君だけが僕の味方だった 時もあった



SNOOZER:特集『ロック暗黒大陸ニッポン』
 HMVで立ち読みしたSNOOZERの最新号に『ロック暗黒大陸ニッポン』という特集記事があった。日本のロックアルバムから150タイトルを順位を付けて選んだもの。

snoozer (スヌーザー) 2007年 12月号 [雑誌]

snoozer (スヌーザー) 2007年 12月号 [雑誌]

ここに選ばれた150枚のアルバムの選択基準と順位付けに対する視点をここで事細かに説明するつもりは毛頭ない。これが我々の歴史観だ、言うべきことがあれば、それだけである。そう、これが正史だ。
もはや『風街ろまん』で始まるチャートなど見飽きてしまった。この我々の問題提起を発端にして、さらに議論が巻き起こり、欧米のようにきちんとスタンダードが確立されていけばいい。ここが最初の出発点だ。

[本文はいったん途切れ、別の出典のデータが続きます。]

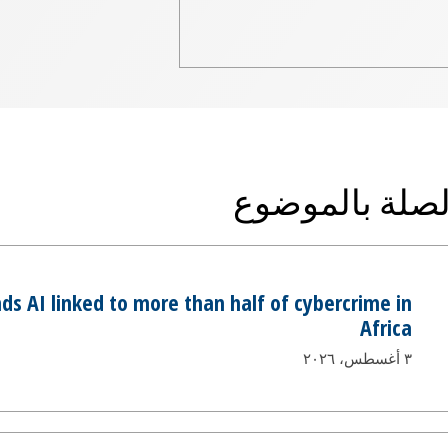
الصلة بالموضوع
ds AI linked to more than half of cybercrime in
Africa
٣ أغسطس، ٢٠٢٦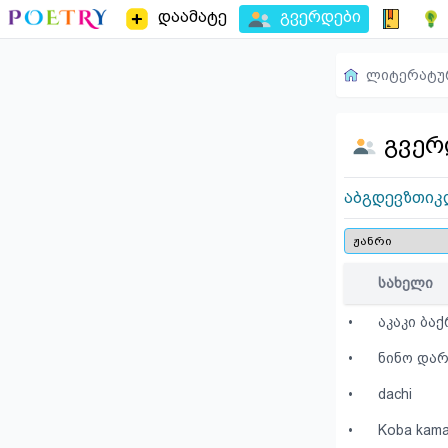
დაამატე
გვერდები
ლიტერატუ
გვერ
ა
ბ
გ
დ
ე
ვ
ზ
თ
ი
კ
სახელი
•
აკაკი ბა
•
ნინო და
•
dachi
•
Koba kamat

 と、相変わらずこの雑誌らしいアジ文のようなリードからスタートする。どれどれという感じでそのランキングを眺めていて案外納得できるものだったのが、我ながら意外だった。そして1位に選ばれたアルバムを見て驚いた。多分1位が何だったのかを一発で当てられる人はいないと思う。何と、RCサクセションの『楽しい夕べに』だったのだ。このどんでん返しに軽い感動を覚えて、思わず購入。SNOOZERを買ったのは10年ぶり2度目ぐらいだなあ。ランキングを全て引用するのは面倒だし、著作権上もどうかと思うので上位20タイトルまでを転載。

1.RCサクセション / 楽しい夕べに
2.ローザ・ルクセンブルグ / ローザ・ルクセンブルグII
3.フィッシュマンズ / 空中キャンプ
4.村八分 / ライヴ
5.中村一義 / 太陽
6.ボアダムス / SUPER ARE
7.岡村靖之 / 早熟
8.ローザ・ルクセンブルグ / ぷりぷり
9.コーネリアス / ファンタズマ
10.ソウル・フラワー・ユニオン / エレクトロ・アジール・バップ
11.暗黒大陸じゃがたら / 南蛮渡来
12.フリクション / 軋轢
13.スチャダラパー / WILD FANCY ALLIANCE
14.山口冨士夫 / ひまつぶし
15.裸のラリーズ / '77 LIVE
16.佐野元春 / ヴィジターズ
17.P-MODEL / パースペクティヴ
18.RCサクセション / シングル・マン
19.ミッシェル・ガン・エレファント / ギヤ・ブルーズ
20.ザ・ブルーハーツ / ザ・ブルーハーツ

 21位以下も興味深いので、実際の記事を一読することをお勧めする。因みに『風街ろまん』は32位で、『ゆでめん』はノン・チャート。例えばこれが90年代半ば、渋谷系の後の時期に選ばれたものだったらもっと評価は高かっただろう。付け加えればシュガーベイブの『SONGS』は102位だし、フリッパーズ・ギターも『ヘッド博士』が117位に入っているのみ。
 この手のものは「どうしてこれが入ってないのか」とか「これは過大評価だ」と突っ込みたくなる部分があるのは致し方ないところで、どうしたって完璧なランクなど作ることは出来ない。音楽の評価は常に相対的なものであって、今の耳で聴いて作成されたという意味においては面白いものだと思った。佐野元春で最も高評価なのが『ヴィジターズ』というのも、ニュー・ウェイヴ・リヴァイヴァル以後の現代らしい。
 しかし1位がRCで、しかも『楽しい夕べに』とは。意外だったが、個人的には嬉しい。この頃はまだフォークの形態を取っていたし、一般的な意味でのロックンロールのカタルシスからは遠い音楽なのだが、軽いアシッド感というか、静かな狂気を孕んでいる点で今の空気にフィットしている気はする。
 RCサクセションの、というよりは忌野清志郎のこのセンスは彼の音楽経歴を通して時々顔を出すもので、今もって失われていない。わざとらしくなく、こういう感覚を表現できる人は大変貴重だと思う。例えば近年のこんな曲を聴いても、それは感じられる。
http://youtube.com/watch?v=uyJLpoXIjG0
 曲調は「夜の散歩をしないかね」によく似ているものの、「イヤシノウタ」と皮肉っぽいタイトルを付けているところとか、ご覧のようなブラックなユーモアに満ちた衣装とか、才気が漲っていると思う。こうした才能はもっと評価されるべきで、『楽しい夕べに』が日本のロック・アルバムのベストに選ばれた意義は大きい。